There are times when I meet people who I absolutely know are incredibly miserable, yet choose to live the life they lead because of perception and what is expected of them by others. There is probably a hint of this influence in many folks, but there is a subset of people who live in agony, portraying the image of who they think they should be. Life is way too short to pretend. More importantly, pretending doesn’t change anything of substance in your life.
When I was a kid, I lived in East Boston. Around the corner from my house was my Grandmother Viola’s house. I say house, but they were three decker tenements with an apartment on each floor. My grandmother lived on the third floor, and her brother Mario lived on the first floor. My Great Uncle Mario looked like Dean Martin. He was so well dressed all the time, looking sharp as can be. He had crazy swagger and I don’t know of anyone who didn’t like him; he was a very likeable fella. Mario loved having fun and enjoyed living life to the fullest.
Uncle Mario wasn’t a rich guy, in fact, I can’t say for sure if he ever had a real job. I’m sure he must have done something, but work and career wasn’t something that I would say he was noted for. I remember one time I saw him walking across the street and I overheard two guys on the corner talking about him say, “He doesn’t have a pot to piss in.” These two guys had just been chatting with him all pal-like, and there they were bad-mouthing him. I remember being upset about this, so much so that I walked up to my grandmother’s apartment to tell her what they said.
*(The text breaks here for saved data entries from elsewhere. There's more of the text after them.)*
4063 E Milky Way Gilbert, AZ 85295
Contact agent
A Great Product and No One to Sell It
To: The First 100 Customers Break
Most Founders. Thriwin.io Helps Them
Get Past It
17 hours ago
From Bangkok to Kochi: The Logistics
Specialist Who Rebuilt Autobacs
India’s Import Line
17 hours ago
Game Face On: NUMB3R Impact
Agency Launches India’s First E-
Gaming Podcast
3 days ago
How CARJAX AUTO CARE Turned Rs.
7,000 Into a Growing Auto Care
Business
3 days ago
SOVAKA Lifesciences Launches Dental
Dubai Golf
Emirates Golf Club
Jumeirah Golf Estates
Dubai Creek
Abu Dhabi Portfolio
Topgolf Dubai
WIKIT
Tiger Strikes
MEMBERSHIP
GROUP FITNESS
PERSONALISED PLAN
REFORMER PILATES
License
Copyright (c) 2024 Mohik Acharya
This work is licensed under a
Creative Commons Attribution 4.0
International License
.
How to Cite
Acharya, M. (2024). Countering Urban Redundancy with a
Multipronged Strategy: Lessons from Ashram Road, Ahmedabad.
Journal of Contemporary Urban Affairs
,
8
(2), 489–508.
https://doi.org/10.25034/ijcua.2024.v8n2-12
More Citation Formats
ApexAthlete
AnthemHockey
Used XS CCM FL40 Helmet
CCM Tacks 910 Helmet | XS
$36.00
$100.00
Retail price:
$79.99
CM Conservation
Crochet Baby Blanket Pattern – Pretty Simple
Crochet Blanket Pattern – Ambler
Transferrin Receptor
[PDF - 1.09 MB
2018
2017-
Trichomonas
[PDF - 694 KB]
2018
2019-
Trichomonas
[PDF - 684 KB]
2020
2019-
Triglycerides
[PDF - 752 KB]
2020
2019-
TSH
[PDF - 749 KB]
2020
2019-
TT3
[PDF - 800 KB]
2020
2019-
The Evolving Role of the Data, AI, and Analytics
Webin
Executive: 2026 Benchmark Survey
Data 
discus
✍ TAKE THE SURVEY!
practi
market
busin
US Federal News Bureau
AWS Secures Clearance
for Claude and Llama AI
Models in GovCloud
My grandmother knew something was wrong because I was visibly upset. I told her the story, and we walked to the front window and peeled back the curtains to see who the guys were. She gave a little chuckle and said, “Those two jamokes are the most miserable guys around. They like pointing fingers to distract others from their own shortcomings.” She then proceeded to explain that although Mario didn’t have much in possessions, he was the happiest guy she knew because he didn’t care about what others thought of him and just lived his life the way he wanted to. She said to me, “Louis, Uncle Mario’s way of living may not be for others, but it suits him just fine. Make sure you always live your life and don’t pretend to lead the life you think others would approve of. If you do that, you will always be happy.”
So many people are caught up in the size of the house they think they should have, the title that is on their business card, and the number of toys they possess. If you are doing all of this for you and only you, bravo! However, if you are building the McMansion and living for the perception of you, I believe you are missing the point. Live life for you. My Uncle Mario had more swagger than any millionaire at the time. He had that air of confidence because he was happy with himself. He dressed impeccably, not for others, but for himself. He never others’ perceptions him affect the very essence of who he truly was; because of this, he was a very happy man.
Work hard, strive to achieve all that you can, but do so for you, and not because you want to keep up with the Joneses. Be brutally honest with yourself and know what makes you happy. Then aim for that, not the coveted prizes that shine for others.